▶ What is being asked
For the data below, the lines that hold "TikTok" should be counted; only the resulting number is expected.

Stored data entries
--- START ---
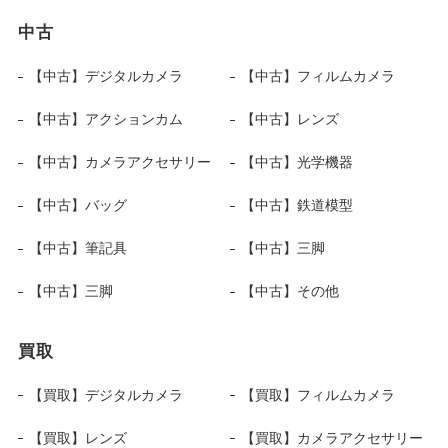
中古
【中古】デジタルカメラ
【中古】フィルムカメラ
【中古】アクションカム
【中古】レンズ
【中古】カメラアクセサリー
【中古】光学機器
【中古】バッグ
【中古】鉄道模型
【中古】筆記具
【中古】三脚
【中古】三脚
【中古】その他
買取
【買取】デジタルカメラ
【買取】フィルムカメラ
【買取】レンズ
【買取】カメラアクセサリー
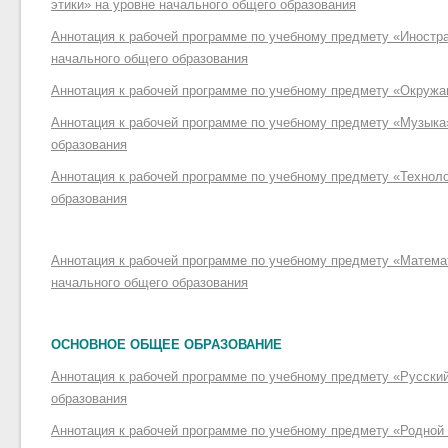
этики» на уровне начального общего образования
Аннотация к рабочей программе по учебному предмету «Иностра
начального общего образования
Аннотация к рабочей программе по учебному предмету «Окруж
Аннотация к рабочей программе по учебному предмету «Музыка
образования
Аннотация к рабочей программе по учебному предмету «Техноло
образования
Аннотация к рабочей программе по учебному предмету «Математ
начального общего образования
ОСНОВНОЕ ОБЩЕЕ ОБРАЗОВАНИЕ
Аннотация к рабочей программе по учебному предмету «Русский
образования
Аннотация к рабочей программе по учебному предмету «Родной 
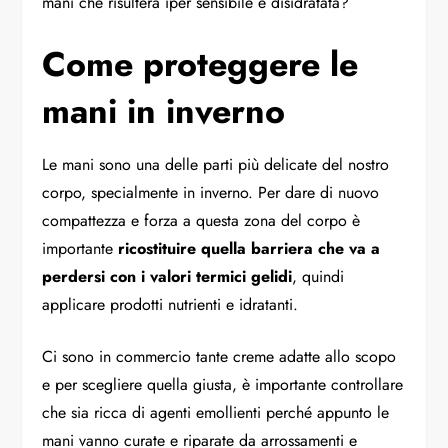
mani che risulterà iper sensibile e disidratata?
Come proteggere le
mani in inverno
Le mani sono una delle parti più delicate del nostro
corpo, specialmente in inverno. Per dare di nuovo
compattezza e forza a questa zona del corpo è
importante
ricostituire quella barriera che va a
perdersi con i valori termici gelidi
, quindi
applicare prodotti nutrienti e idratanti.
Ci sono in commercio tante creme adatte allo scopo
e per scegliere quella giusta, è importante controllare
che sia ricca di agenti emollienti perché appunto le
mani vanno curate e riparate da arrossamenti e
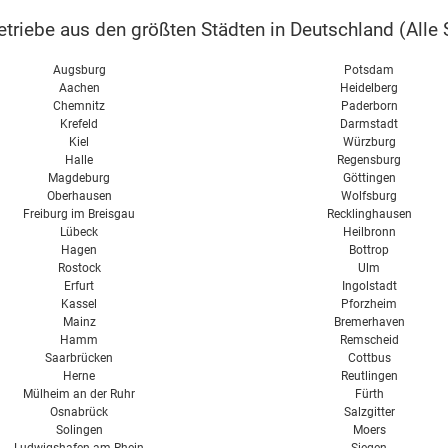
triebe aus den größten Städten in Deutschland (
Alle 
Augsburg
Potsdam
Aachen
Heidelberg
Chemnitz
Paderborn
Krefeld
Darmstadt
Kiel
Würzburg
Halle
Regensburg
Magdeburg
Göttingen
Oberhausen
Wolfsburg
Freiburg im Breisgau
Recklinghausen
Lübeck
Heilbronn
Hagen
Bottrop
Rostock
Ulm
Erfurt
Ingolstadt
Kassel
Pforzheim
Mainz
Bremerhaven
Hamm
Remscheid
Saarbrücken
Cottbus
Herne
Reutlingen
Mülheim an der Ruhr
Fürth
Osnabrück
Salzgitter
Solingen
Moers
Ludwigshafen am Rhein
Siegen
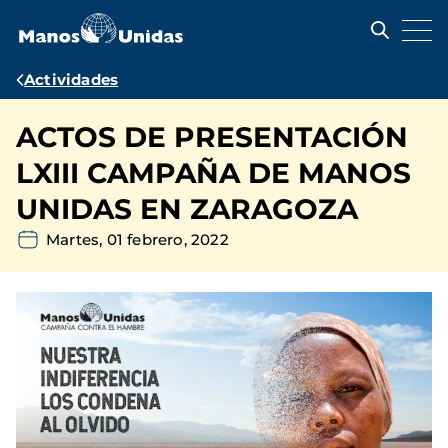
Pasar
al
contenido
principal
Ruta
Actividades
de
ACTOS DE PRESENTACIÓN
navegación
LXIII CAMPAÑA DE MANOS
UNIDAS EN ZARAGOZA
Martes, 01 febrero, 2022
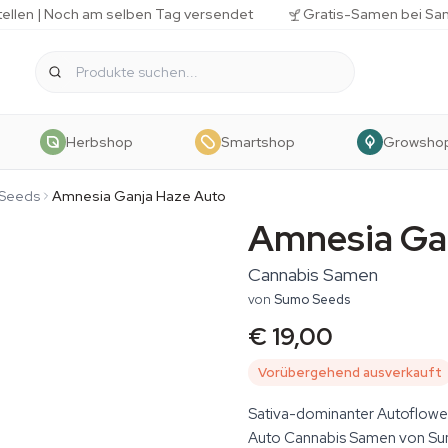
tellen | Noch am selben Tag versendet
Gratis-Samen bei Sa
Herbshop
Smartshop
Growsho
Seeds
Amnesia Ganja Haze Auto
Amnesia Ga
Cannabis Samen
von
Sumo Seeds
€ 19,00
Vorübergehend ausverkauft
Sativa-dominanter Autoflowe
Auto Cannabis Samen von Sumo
--- END ---
--- START ---
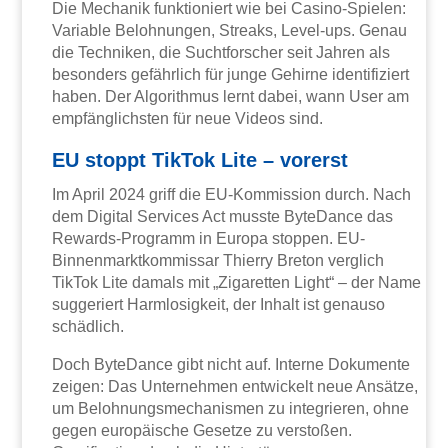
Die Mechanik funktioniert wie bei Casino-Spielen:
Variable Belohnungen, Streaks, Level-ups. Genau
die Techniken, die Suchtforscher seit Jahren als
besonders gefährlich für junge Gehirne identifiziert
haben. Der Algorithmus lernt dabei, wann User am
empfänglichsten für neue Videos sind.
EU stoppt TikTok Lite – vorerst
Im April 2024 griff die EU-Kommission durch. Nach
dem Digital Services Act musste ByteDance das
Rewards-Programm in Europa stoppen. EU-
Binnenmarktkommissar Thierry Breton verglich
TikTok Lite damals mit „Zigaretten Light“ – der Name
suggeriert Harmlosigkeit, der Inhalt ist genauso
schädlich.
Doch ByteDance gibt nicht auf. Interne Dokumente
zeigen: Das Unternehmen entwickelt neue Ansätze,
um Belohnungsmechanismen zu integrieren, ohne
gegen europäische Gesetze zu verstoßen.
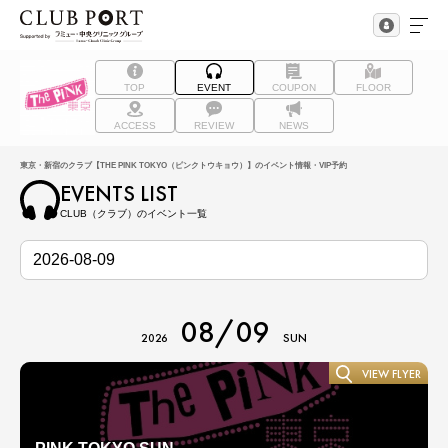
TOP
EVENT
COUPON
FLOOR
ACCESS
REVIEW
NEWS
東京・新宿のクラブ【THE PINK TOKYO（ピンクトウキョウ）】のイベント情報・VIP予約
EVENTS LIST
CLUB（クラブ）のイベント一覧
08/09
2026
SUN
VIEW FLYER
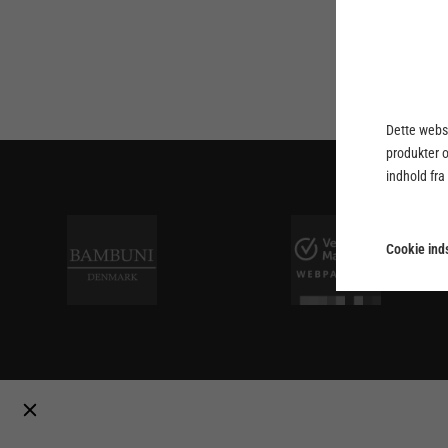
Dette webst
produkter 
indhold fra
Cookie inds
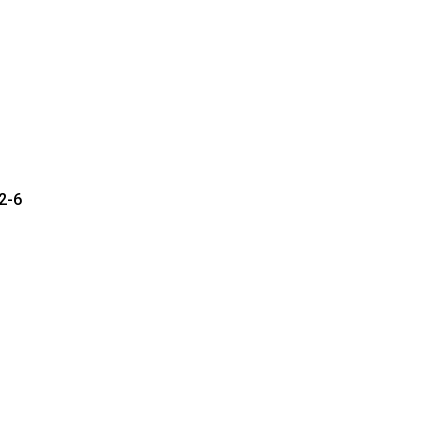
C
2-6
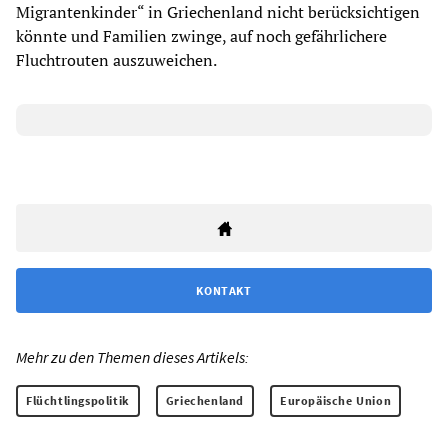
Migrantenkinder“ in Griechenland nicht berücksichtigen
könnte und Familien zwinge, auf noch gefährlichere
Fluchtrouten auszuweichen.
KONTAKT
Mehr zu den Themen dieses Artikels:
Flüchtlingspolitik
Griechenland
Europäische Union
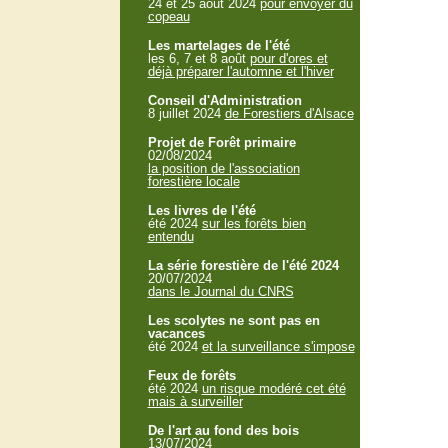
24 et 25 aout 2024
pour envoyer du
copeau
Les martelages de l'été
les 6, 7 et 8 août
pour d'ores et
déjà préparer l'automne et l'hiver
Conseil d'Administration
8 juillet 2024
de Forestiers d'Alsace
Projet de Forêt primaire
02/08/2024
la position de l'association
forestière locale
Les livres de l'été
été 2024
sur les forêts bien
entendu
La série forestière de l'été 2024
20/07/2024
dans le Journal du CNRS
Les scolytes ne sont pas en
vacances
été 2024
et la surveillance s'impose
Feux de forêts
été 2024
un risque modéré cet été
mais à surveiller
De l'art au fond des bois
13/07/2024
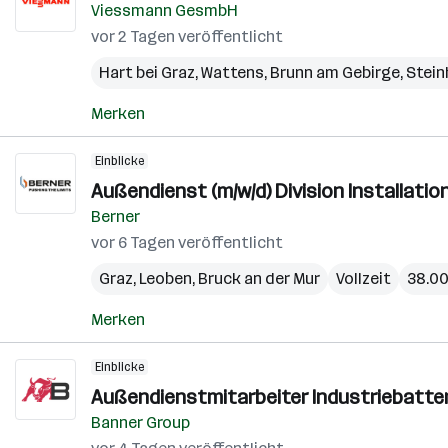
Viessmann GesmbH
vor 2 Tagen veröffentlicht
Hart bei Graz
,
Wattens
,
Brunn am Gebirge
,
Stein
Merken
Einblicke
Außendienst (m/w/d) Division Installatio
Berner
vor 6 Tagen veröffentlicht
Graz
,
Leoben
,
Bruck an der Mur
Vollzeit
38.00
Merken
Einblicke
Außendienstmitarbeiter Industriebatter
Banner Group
--- END ---
--- START ---
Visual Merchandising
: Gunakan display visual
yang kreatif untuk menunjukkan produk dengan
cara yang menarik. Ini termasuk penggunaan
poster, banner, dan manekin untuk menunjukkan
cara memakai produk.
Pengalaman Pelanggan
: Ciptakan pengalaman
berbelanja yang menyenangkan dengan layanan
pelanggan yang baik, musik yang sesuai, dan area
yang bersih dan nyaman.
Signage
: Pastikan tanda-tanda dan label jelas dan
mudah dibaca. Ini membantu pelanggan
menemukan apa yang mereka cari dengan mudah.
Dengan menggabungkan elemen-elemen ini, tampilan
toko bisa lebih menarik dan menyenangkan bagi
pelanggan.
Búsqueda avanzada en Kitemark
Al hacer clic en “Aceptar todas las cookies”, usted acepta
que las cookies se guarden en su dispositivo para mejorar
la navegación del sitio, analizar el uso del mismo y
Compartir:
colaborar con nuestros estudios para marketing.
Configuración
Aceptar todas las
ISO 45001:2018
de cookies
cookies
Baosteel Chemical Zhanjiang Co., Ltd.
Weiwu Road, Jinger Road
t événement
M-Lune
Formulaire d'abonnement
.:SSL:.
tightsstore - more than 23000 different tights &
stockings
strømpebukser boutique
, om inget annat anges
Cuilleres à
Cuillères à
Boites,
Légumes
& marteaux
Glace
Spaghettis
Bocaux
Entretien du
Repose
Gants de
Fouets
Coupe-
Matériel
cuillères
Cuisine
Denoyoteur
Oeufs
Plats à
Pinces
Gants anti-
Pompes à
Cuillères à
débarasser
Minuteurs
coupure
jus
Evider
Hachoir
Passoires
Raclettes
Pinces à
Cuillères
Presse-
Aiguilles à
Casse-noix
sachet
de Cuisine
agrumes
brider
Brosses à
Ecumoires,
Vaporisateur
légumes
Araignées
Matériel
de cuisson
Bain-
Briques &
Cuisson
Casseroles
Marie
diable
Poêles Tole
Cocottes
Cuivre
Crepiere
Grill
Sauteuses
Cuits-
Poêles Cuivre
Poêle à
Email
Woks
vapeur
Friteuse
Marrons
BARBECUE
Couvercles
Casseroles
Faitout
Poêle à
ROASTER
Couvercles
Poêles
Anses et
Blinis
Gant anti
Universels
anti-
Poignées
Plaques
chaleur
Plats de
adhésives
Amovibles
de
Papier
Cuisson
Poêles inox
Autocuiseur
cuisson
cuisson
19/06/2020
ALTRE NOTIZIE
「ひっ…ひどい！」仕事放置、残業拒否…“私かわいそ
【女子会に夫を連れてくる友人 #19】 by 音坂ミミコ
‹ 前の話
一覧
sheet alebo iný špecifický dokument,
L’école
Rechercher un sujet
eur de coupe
--- END ---
▶ Task answer
2